There are two visible issues, but they may have the same root cause: 1) a mismatch in x86 between the default & -noasm 1a) gcc: with -O0 1b) clang: with -O2
2) a mismatch between x86 and x86-64 2a) gcc: with -O2 2b) clang: with -O2
I didn't really look into it, but for what it's worth the first occurrence of x86 != x86-64 seems to be v0.4.0-57-gc16cd99a [1]. Bisecting from 0.4.0..0.4.4 and 0.4.0..master land at the same place. It's worth noting too that in v1.1.0-69-g289757fe we'll generate a floating point exception (FE_INEXACT) in the FastLog function. Changing the double precision to 64 didn't change the result, so it may have to do with the float precision itself as we were suspecting.
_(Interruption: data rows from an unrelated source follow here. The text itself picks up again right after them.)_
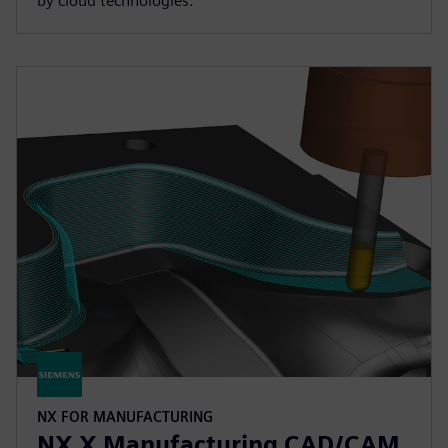
by cloud technologies.
NX FOR MANUFACTURING
NX X Manufacturing CAD/CAM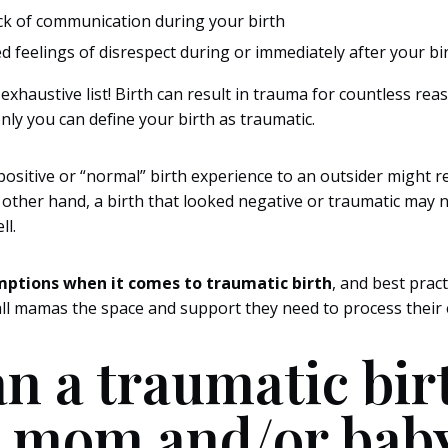
ck of communication during your birth
 feelings of disrespect during or immediately after your bi
 exhaustive list! Birth can result in trauma for countless re
nly you can define your birth as traumatic.
positive or “normal” birth experience to an outsider might r
other hand, a birth that looked negative or traumatic may no
ll.
mptions when it comes to traumatic birth
, and best pract
ll mamas the space and support they need to process their 
n a traumatic bir
 mom and/or bab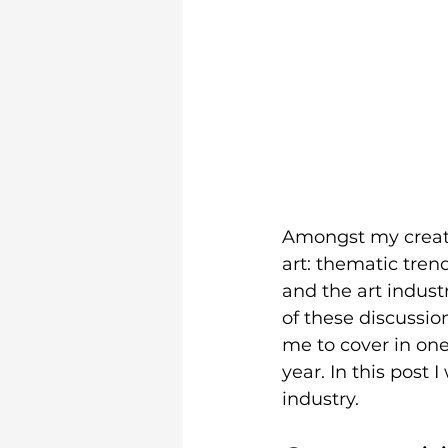
Amongst my creati
art: thematic tren
and the art indust
of these discussion
me to cover in one 
year. In this post 
industry. 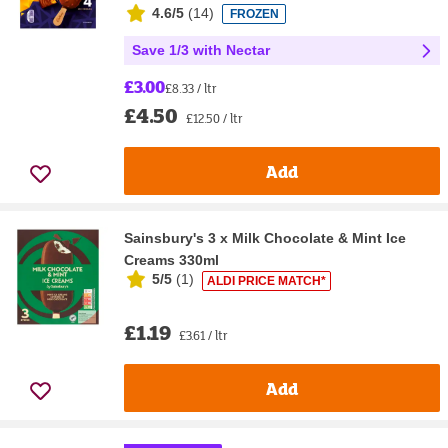
4.6/5
(
14
)
FROZEN
Save 1/3 with Nectar
£3.00
£8.33 / ltr
£4.50
£12.50 / ltr
Add
Sainsbury's 3 x Milk Chocolate & Mint Ice
Creams 330ml
5/5
(
1
)
ALDI PRICE MATCH*
£1.19
£3.61 / ltr
Add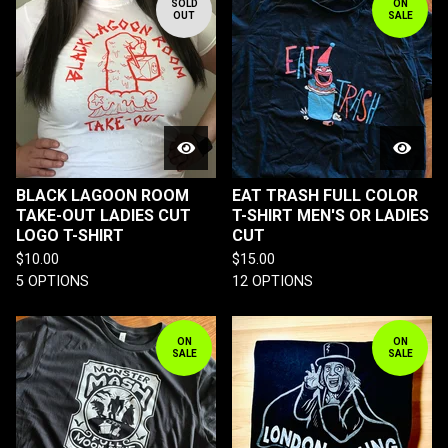
SOLD
ON
OUT
SALE
BLACK LAGOON ROOM
EAT TRASH FULL COLOR
TAKE-OUT LADIES CUT
T-SHIRT MEN'S OR LADIES
LOGO T-SHIRT
CUT
$
10.00
$
15.00
5 OPTIONS
12 OPTIONS
ON
ON
SALE
SALE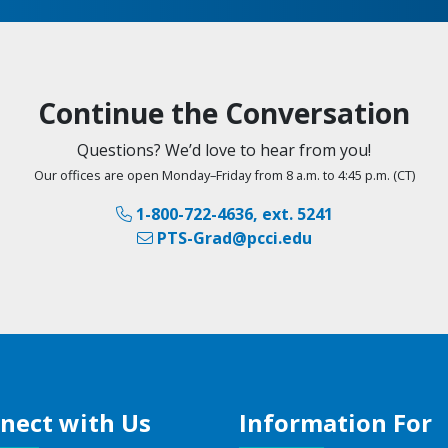
Continue the Conversation
Questions? We’d love to hear from you!
Our offices are open Monday–Friday from 8 a.m. to 4:45 p.m. (CT)
1-800-722-4636, ext. 5241
PTS-Grad@pcci.edu
nect with Us
Information For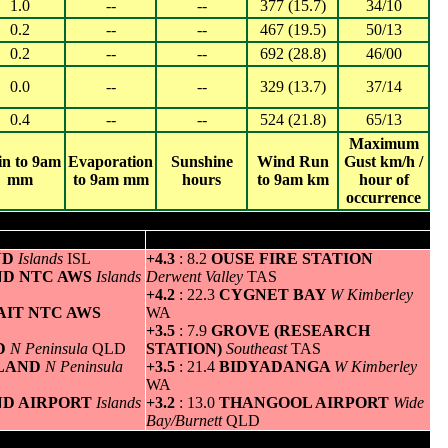
1.0
--
--
377 (15.7)
34/10
0.2
--
--
467 (19.5)
50/13
0.2
--
--
692 (28.8)
46/00
0.0
--
--
329 (13.7)
37/14
0.4
--
--
524 (21.8)
65/13
Maximum
in to 9am
Evaporation
Sunshine
Wind Run
Gust km/h /
mm
to 9am mm
hours
to 9am km
hour of
occurrence
um temperature
Greatest variation above normal minimum
ND
Islands
ISL
+4.3
: 8.2
OUSE FIRE STATION
AND NTC AWS
Islands
Derwent Valley
TAS
+4.2
: 22.3
CYGNET BAY
W Kimberley
AIT NTC AWS
WA
+3.5
: 7.9
GROVE (RESEARCH
ND
N Peninsula
QLD
STATION)
Southeast
TAS
SLAND
N Peninsula
+3.5
: 21.4
BIDYADANGA
W Kimberley
WA
AND AIRPORT
Islands
+3.2
: 13.0
THANGOOL AIRPORT
Wide
Bay/Burnett
QLD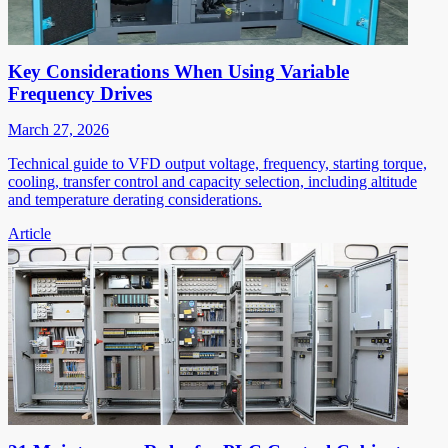
Key Considerations When Using Variable
Frequency Drives
March 27, 2026
Technical guide to VFD output voltage, frequency, starting torque,
cooling, transfer control and capacity selection, including altitude
and temperature derating considerations.
Article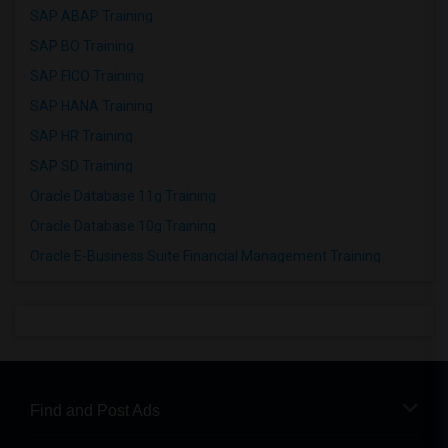
SAP ABAP Training
SAP BO Training
SAP FICO Training
SAP HANA Training
SAP HR Training
SAP SD Training
Oracle Database 11g Training
Oracle Database 10g Training
Oracle E-Business Suite Financial Management Training
Find and Post Ads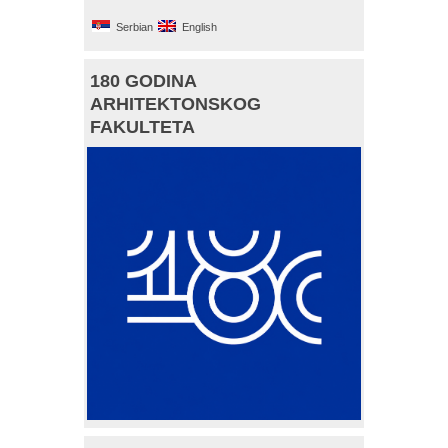
Serbian
English
180 GODINA
ARHITEKTONSKOG
FAKULTETA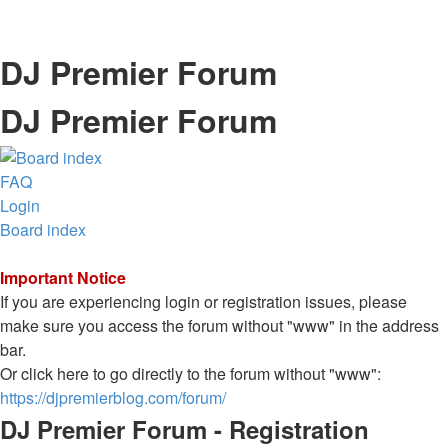
DJ Premier Forum
DJ Premier Forum
FAQ
Login
Board index
Important Notice
If you are experiencing login or registration issues, please
make sure you access the forum without "www" in the address
bar.
Or click here to go directly to the forum without "www":
https://djpremierblog.com/forum/
DJ Premier Forum - Registration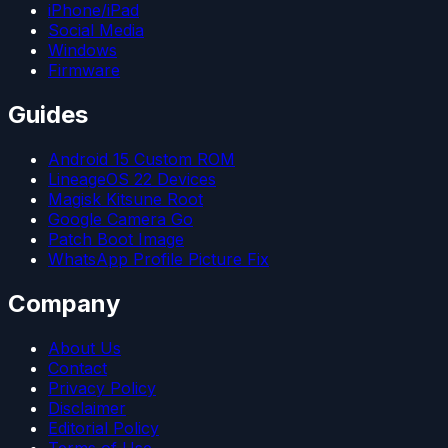
iPhone/iPad
Social Media
Windows
Firmware
Guides
Android 15 Custom ROM
LineageOS 22 Devices
Magisk Kitsune Root
Google Camera Go
Patch Boot Image
WhatsApp Profile Picture Fix
Company
About Us
Contact
Privacy Policy
Disclaimer
Editorial Policy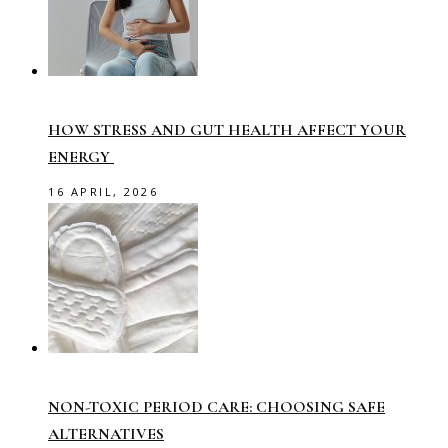
HOW STRESS AND GUT HEALTH AFFECT YOUR
ENERGY
16 APRIL, 2026
NON-TOXIC PERIOD CARE: CHOOSING SAFE
ALTERNATIVES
[1] c16cd99abab37042aa1bc89e10f50aa4f86f348c is the first bad commit commit c16cd99abab37042aa1bc89e10f50aa4f86f348c Author: Vikas Arora <vik...@google.com> Date: Fri Feb 21 11:41:38 2014 -0800
Speed up lossless encoder.
Speedup lossless encoder by 20-25% by optimizing: - GetBestColorTransformForTile: Use techniques like binary search and local minima search to reduce the search space. - VP8LFastSLog2Slow & VP8LFastLog2Slow: Adding the correction factor for log(1 + x) and increase the threshold for calling the approximate version of log_2 (compared to costly call to log()).